The curative petition is the last judicial resort available to a litigant to get grievances redressed by the court and it is normally decided by judges in chamber. (Agencies)
The petitioner, Haryana-based doctor Ishwar Yadav, filed the curative petition after the Apex Court rejected his review plea on April 16.
"The corrective power must be exercised so as to correct injustice in a case of unconstitutional method of recruitment of General Duty soldiers in Indian Army," Yadav said in his petition.
The Supreme Court had on April 16, declined to review its order of dismissing the PIL, which had questioned the recruitment policy in Army alleging that personnel were inducted on the basis of religion, region and caste, and had dismissed the review petition.
"We have examined the grounds urged in support of the prayer for review.
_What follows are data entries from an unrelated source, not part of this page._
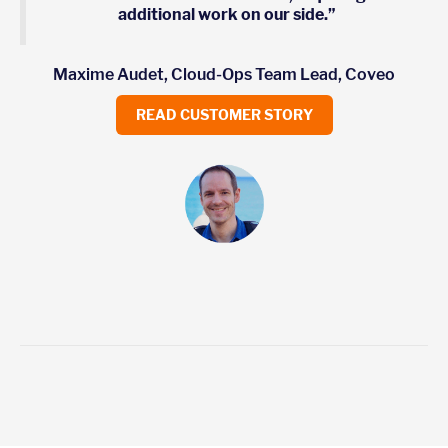
additional work on our side.”
Maxime Audet, Cloud-Ops Team Lead, Coveo
READ CUSTOMER STORY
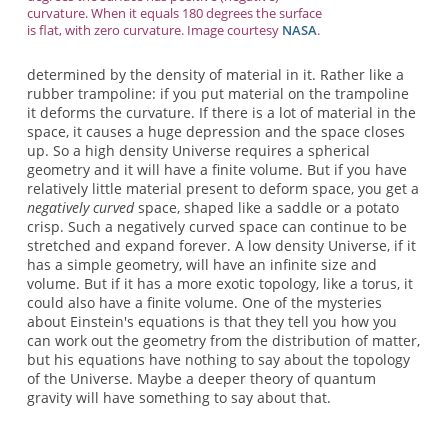
curvature. When it equals 180 degrees the surface
is flat, with zero curvature. Image courtesy
NASA
.
determined by the density of material in it. Rather like a
rubber trampoline: if you put material on the trampoline
it deforms the curvature. If there is a lot of material in the
space, it causes a huge depression and the space closes
up. So a high density Universe requires a spherical
geometry and it will have a finite volume. But if you have
relatively little material present to deform space, you get a
negatively curved
space, shaped like a saddle or a potato
crisp. Such a negatively curved space can continue to be
stretched and expand forever. A low density Universe, if it
has a simple geometry, will have an infinite size and
volume. But if it has a more exotic topology, like a torus, it
could also have a finite volume. One of the mysteries
about Einstein's equations is that they tell you how you
can work out the geometry from the distribution of matter,
but his equations have nothing to say about the topology
of the Universe. Maybe a deeper theory of quantum
gravity will have something to say about that.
We find no error apparent on the face of the record to warrant recall of our order dated 11th February,
2014. The review petition is, accordingly, dismissed," the bench headed by justice T S Thakur had said while dismissing the review petition.
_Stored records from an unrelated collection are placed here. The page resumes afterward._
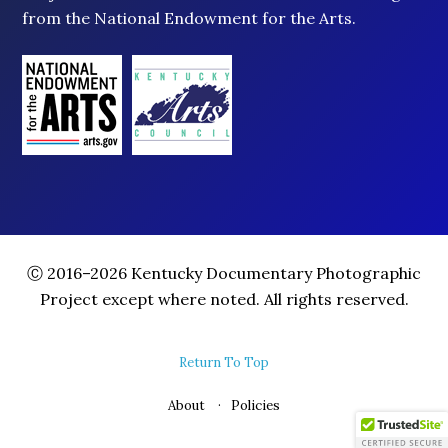
from the National Endowment for the Arts.
Ⓒ 2016–2026 Kentucky Documentary Photographic
Project except where noted. All rights reserved.
Return To Top
About
Policies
Yadav had alleged that grouping of people from a particular region in an Army regiment is unconstitutional and amounts to discrimination on caste, region and religion basis.
He questioned the practice in the Army for having regiments named as Sikh, Maratha, Jat, Rajputana and Gorkha to which only persons from the religion, region or caste concerned could be recruited.
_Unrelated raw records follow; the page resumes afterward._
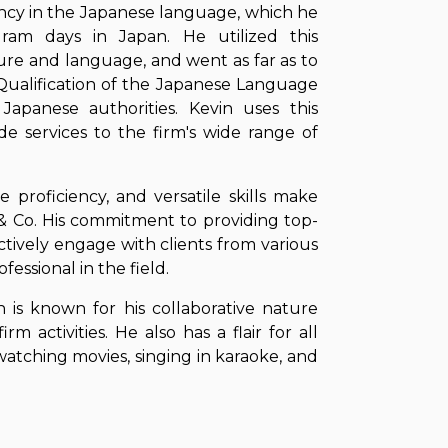
ciency in the Japanese language, which he
ram days in Japan. He utilized this
ture and language, and went as far as to
Qualification of the Japanese Language
Japanese authorities. Kevin uses this
ovide services to the firm's wide range of
e proficiency, and versatile skills make
 & Co. His commitment to providing top-
fectively engage with clients from various
essional in the field.
 is known for his collaborative nature
rm activities. He also has a flair for all
 watching movies, singing in karaoke, and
The Army in its response to the earlier petition on the same issue had told the Supreme Court that it does not recruit on the basis of caste, region and religion but justified grouping of people from a region in a regiment for administrative convenience and operational requirements.
The Apex Court had dismissed Yadav's PIL saying, "We do not want to rock the Army's boat."
The curative petition is the last judicial resort available to a litigant to get grievances redressed by the court and it is normally decided by judges in chamber.